L'Encyclopédie sur la mort


Effets pervers de l'idéologie de la prévention

Jacques T. Godbout

Ce texte ci-dessous est une critique de l'idéologie de la prévention en général. Elle peut être appliquée non seulement à l'alcoolisme*, cité en exemple, mais aussi au suicide et à toute autre forme de conduite à risque*. Cette critique met en question la pertinence de la rationalité instrumentale. Les théories de l'action intentionnelle (purposive action) ne spécifient pas les valeurs et les croyances des individus. Elles se contentent de postuler que l'action humaine est orientée vers un but. Elles comparent les actions selon les résultats attendus et imposent comme choix rationnel l'action qui procurera le meilleur résultat.
Dans une réflexion sur le rapport fin-moyen, comment ne pas dire un mot des effets pervers de l'idéologie de la prévention? Les experts distinguent la prévention primaire, secondaire et tertiaire, La prévention primaire fonctionne de la manière suivante: face à un problème pour lequel le spécialiste ne voit aucune solution concrète immédiate, l'idée vient naturellement d'éliminer la source du problème, de l'empêcher d'apparaître. Pour ce faire, il faut en trouver la cause. On identifie alors une cause au problème, dont le lien avec le problème est plus souvent établi de façon fort douteuse. C'est le maillon le plus faible, généralement, du raisonnement: soit la cause identifiée est tellement générale qu'elle est peu significative; soit elle est précise mais le lien entre la cause et l'effet, lui, ne l'est pas du tout (1) Il ne reste plus qu'à appliquer un programme de prévention, qui n'est rien de moins qu'un programme d'élimination des causes. poussée à son extrême, la prévention est une philosophie qui vise à éviter le mal pour ne pas avoir à le guérir. Selon cette approche, Ulysse s'attache au mât pour s'assurer de ne pas céder aux Sirènes, ce n'est pas encore tout à fait de la prévention. Ou plutôt c'est de la prévention secondaire, bien inférieure à la prévention primaire, laquelle consisté à éliminer carrément les Sirènes avant qu'elles ne se montrent.

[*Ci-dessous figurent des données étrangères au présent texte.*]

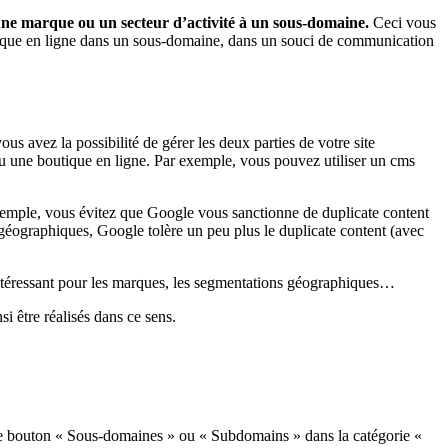
une marque ou un secteur d’activité à un sous-domaine.
Ceci vous
utique en ligne dans un sous-domaine, dans un souci de communication
ous avez la possibilité de gérer les deux parties de votre site
 une boutique en ligne. Par exemple, vous pouvez utiliser un cms
xemple, vous évitez que Google vous sanctionne de duplicate content
 géographiques, Google tolère un peu plus le duplicate content (avec
 intéressant pour les marques, les segmentations géographiques…
i être réalisés dans ce sens.
r le bouton « Sous-domaines » ou « Subdomains » dans la catégorie «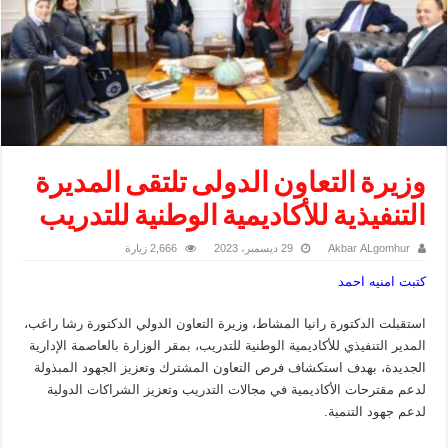
وزيرة التعاون الدولى تلتقى المديرة
التنفيذية للأكاديمية الوطنية للتدريب
Akbar ALgomhur
29 ديسمبر، 2023
2,666 زيارة
كتبت امنيه احمد
استقبلت الدكتورة رانيا المشاط، وزيرة التعاون الدولي الدكتورة رشا راغب،
المدير التنفيذي للأكاديمية الوطنية للتدريب، بمقر الوزارة بالعاصمة الإدارية
الجديدة، بهدف استكشاف فرص التعاون المشترك وتعزيز الجهود المبذولة
لدعم مقترحات الأكاديمية في مجالات التدريب وتعزيز الشراكات الدولية
لدعم جهود التنمية.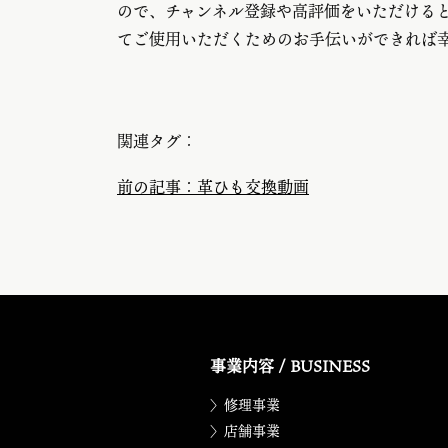
ので、チャンネル登録や高評価をいただける
てご使用いただくためのお手伝いができれば
関連タグ：
前の記事：革ひも交換動画
事業内容 / BUSINESS
〉修理事業
〉店舗事業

La prévention est par ailleurs fort souhaitable et louable lorsqu'elle n'est pas un prétexte et qu'elle ne se prend pas pour ce qu'elle n'est pas. En revanche, elle se transforme facilement en une utopie de combat pour l'élimination du mal sur la Terre, et représente le refus de l'Homme d'avoir été mis à la porte du Paradis terrestre et d'avoir à vivre avec le mal. Comme si le péché faisait tellement peur que, au lieu de risquer de le commettre, certains humains préféreraient en éliminer la possibilité.

C'est l'exacerbation caricaturale du rapport fin-moyen. Comme l'avait noté Bateson, il existe un contre-exemple fascinant: les Alcooliques anonymes (2). Ces derniers affirment constamment ne vouloir s'attaquer qu'au problème des personnes alcooliques; aucun discours sur les causes, aucune théorie sur la prévention. Ils refusent de s'associer à tous les autres organismes qui luttent contre les causes de l'alcoolisme* et font des pressions auprès des gouvernements. Or, lorsqu'est examinée l'action des A. A., nous constatons qu'ils ont souvent un effet directement sur les causes,en changeant la personnalité de l'alcoolique, en touchant aux raisons pour lesquelles il buvait. Souvent toute sa personnalité est transformée! Ils atteignent une fin visée par la prévention mieux que ceux qui font de la prévention, mais ils y arrivent sans se préoccuper de la fin, en se centrant sur un moyen.

1. Jacques T. Godbout, «L'impossible évaluation», in ACFAS (éd.), Évaluer: quoi? Actes du collnque du Conseil québécois de la recherche sociale,Chicoll~ bec), Gouvernement du Québec, 1996.

2. Sur les A. A., voir Godbout, L'esprit du don, p. 98-105.